» WORK TASK:
Repeat the listing in full, word for word.
★ ★ ★
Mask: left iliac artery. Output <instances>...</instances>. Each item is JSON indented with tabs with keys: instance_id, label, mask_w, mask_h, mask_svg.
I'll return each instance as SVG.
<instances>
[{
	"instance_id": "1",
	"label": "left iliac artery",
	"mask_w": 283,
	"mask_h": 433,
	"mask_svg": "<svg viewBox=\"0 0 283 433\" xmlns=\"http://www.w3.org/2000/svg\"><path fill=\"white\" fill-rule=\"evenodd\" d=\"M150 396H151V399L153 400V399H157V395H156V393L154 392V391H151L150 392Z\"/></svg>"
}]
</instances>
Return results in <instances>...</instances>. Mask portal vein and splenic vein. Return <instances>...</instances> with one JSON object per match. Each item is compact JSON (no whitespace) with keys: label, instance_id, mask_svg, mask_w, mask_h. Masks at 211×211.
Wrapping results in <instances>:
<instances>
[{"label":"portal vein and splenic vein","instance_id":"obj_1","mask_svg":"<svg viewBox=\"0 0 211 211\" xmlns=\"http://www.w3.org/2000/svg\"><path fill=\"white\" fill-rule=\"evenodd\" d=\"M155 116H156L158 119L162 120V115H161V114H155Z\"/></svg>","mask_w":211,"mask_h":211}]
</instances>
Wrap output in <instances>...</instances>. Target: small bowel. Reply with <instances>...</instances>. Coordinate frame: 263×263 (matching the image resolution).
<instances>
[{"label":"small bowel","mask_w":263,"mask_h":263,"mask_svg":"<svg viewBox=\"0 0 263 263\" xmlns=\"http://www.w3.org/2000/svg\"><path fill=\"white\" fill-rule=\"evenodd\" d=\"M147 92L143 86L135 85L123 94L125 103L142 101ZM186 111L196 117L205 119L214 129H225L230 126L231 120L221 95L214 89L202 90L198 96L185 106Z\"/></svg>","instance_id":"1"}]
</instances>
★ ★ ★
» WRITTEN ANSWER:
Mask: left iliac artery. Output <instances>...</instances>. Each item is JSON indented with tabs with keys: instance_id, label, mask_w, mask_h, mask_svg.
I'll return each instance as SVG.
<instances>
[{
	"instance_id": "1",
	"label": "left iliac artery",
	"mask_w": 283,
	"mask_h": 433,
	"mask_svg": "<svg viewBox=\"0 0 283 433\" xmlns=\"http://www.w3.org/2000/svg\"><path fill=\"white\" fill-rule=\"evenodd\" d=\"M150 396H151V399L153 400V399H157V395H156V393L154 392V391H151L150 392Z\"/></svg>"
}]
</instances>
Return results in <instances>...</instances>. Mask portal vein and splenic vein. Return <instances>...</instances> with one JSON object per match. Each item is compact JSON (no whitespace) with keys: label, instance_id, mask_svg, mask_w, mask_h. Masks at 211×211.
Wrapping results in <instances>:
<instances>
[{"label":"portal vein and splenic vein","instance_id":"obj_1","mask_svg":"<svg viewBox=\"0 0 211 211\" xmlns=\"http://www.w3.org/2000/svg\"><path fill=\"white\" fill-rule=\"evenodd\" d=\"M155 116H156L158 119L162 120V115H161V114H155Z\"/></svg>","mask_w":211,"mask_h":211}]
</instances>
Wrap output in <instances>...</instances>. Target: small bowel. Reply with <instances>...</instances>. Coordinate frame: 263×263 (matching the image resolution).
<instances>
[{"label":"small bowel","mask_w":263,"mask_h":263,"mask_svg":"<svg viewBox=\"0 0 263 263\" xmlns=\"http://www.w3.org/2000/svg\"><path fill=\"white\" fill-rule=\"evenodd\" d=\"M147 92L143 86L135 85L123 94L125 103L142 101ZM186 111L196 117L205 119L214 129H225L230 126L231 120L221 95L214 89L202 90L198 96L185 106Z\"/></svg>","instance_id":"1"}]
</instances>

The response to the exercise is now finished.